Oleh : Kolonel Inf. Drs. Mu’tamar, M.Sc
Kasubdispenmediaonline Dispenad
Membuka Renungan.
Seorang negarawan dari negeri antah berantah yang bijak pernah bertanya kepada penulis; “Apakah Anda umat beragama ‘A’ yang berada di suatu negara, atau seorang warga negara suatu negara yang beragama ‘A’ ?” Pertanyaan tersebut tentu saja dapat mengembang, dalam artian bukan sekedar pada persoalan agama, namun ke wilayah lain apapun yang dapat mewujudkan fanatisme absolut sempit pada diri seorang warga negara suatu bangsa (seperti suku, ras dan lainnya), yang pada gilirannya bisa abai terhadap kepentingan negaranya karena telah terkooptasi oleh fanatisme sempitnya itu. Negarawan tersebut selanjutnya berujar dengan nada lembut; “Sejujurnya dari jawaban atas pertanyaan itu, apabila kita mau merenung dalam-dalam, secara ‘sederhana’ akan dapat dilihat sejauhmana loyalitas, serta bagaimana seorang warga negara menyikapi dan atau memposisikan dirinya dalam konteks kehidupan bermasyarakat, berbangsa dan bernegara”.

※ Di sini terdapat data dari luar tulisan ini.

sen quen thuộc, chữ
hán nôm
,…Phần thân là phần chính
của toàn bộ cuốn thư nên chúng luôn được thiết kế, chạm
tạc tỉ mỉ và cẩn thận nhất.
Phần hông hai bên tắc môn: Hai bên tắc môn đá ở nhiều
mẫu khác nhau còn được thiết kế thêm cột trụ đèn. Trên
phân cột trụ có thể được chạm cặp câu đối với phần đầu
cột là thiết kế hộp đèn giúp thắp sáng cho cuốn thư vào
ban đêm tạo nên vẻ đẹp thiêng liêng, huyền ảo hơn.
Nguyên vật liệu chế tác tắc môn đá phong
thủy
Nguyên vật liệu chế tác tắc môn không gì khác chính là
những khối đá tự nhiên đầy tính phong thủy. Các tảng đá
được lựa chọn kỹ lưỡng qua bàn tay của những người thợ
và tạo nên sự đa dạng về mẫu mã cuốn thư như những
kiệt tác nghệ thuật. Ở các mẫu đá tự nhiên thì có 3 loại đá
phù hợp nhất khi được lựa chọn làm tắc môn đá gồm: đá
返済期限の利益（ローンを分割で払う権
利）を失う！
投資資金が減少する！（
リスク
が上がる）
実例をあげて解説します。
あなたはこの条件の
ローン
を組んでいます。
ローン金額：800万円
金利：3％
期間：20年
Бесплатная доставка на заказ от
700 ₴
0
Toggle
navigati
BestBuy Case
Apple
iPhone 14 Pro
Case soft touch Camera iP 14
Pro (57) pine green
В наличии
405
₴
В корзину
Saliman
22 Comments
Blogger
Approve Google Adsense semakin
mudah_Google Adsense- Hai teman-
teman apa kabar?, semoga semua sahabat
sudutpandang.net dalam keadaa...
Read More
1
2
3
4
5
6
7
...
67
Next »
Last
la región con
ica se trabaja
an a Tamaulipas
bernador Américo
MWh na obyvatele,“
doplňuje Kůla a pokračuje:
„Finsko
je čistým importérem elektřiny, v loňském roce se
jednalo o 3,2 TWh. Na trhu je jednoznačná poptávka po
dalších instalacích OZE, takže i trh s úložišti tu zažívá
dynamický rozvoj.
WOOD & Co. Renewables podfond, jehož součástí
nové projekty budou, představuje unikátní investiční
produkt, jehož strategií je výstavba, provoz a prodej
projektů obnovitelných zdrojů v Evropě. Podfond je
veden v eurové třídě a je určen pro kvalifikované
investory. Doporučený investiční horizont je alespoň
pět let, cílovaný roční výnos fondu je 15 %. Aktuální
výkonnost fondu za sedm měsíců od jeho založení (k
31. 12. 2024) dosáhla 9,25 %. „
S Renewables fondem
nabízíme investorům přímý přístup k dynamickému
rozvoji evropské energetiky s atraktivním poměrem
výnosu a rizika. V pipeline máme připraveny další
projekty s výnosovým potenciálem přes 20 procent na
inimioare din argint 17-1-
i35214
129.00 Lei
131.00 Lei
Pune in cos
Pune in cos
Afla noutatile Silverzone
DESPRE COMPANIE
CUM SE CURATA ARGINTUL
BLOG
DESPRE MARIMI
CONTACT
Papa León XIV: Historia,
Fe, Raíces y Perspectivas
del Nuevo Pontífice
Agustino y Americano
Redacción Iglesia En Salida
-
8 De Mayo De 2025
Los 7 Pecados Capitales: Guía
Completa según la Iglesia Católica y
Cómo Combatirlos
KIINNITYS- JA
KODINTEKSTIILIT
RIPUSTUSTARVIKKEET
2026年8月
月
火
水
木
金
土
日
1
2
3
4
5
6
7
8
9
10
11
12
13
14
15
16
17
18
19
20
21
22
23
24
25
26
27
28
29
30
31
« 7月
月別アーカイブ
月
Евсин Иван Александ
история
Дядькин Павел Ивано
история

Mari kita merenung lebih dalam dengan pikiran jernih, serta tanggalkan segenap kepentingan, sikap apriori dan syak wasangka, selanjutnya secara cerdas mari kita pahami, dalami dan cermati kenapa sebuah negara bisa runtuh tanpa ada invasi militer dari negara lain? Kenapa sebuah negara selalu disibukkan dengan konflik, kekerasan komunal, aksi anarkhis, terorisme, pembangkangan sosial dan sejenisnya? Sebaik apapun pemerintahan suatu negara berikut pemimpinnya, kenapa seringkali dicerca habis, dicaci maki dan dihujat seakan-akan sama sekali tidak berbuat apa-apa? Demikian halnya, dengan alasan dan mengatasnamakan ‘perjuangan’ kebebasan maupun demokrasi, terkadang berbuat di luar batas kewajaran, menghakimi si pelanggar hukum dengan semena-mena, bersikap tidak adil, menuntut kebebasan tapi menciderai hakikat demokrasi, memakai uang negara untuk kepentingan pribadi tanpa merasa bersalah sedikitpun, dan juga seringkali kita lihat adanya si pelanggar hukum terbebas dari sanksinya. Oleh karena itu, mari kita melanjutkan untuk merenung dan merenung, baru kemudian iqra (baca) secara kritis-konstruktif dan juga obyektif, sejatinya ada fenomena apakah ini dalam konteks kehidupan bernegara? Apakah sekedar euphoria yang tak kunjung reda?
Renungan Pencerahan
Mari kita merenung lagi, sebuah negara tentulah didirikan, dibangun dan ditegakkokohkan karena adanya kesepakatan bersama dari segenap warga negara yang mendiaminya. Kesepakatan tersebut bisa jadi merupakan ‘kesepakatan absolut’ kala itu dan tak terbantahkan. Dalam konteks kehidupan demokrasi (meminjam istilah para elite politik negeri antah berantah yang tengah ‘senang-senangnya’ mengajarkan kita cara berdemokrasi), sebuah kesepakatan dalam kehidupan bernegara itu tidak harus bulat, tapi bisa juga lonjong, yang penting mayoritas mendukung maka minoritas harus mengikuti suara mayoritas. Suara mayoritas seakan-akan menjadi ‘kebenaran’ pada saat itu dan mutlak adanya. Apakah hal tersebut sudah cukup menjamin bagi tegak kokohnya kehidupan berbangsa dan bernegara. Bisa jadi, bagi suatu negara yang memang nilai demokrasinya disemai dan dikembangkan secara kultural seperti itu, benar adanya. Bahkan nilai-nilai demokrasi itulah yang pada gilirannya akan membangun sikap loyalitas warga negaranya kepada negara tersebut.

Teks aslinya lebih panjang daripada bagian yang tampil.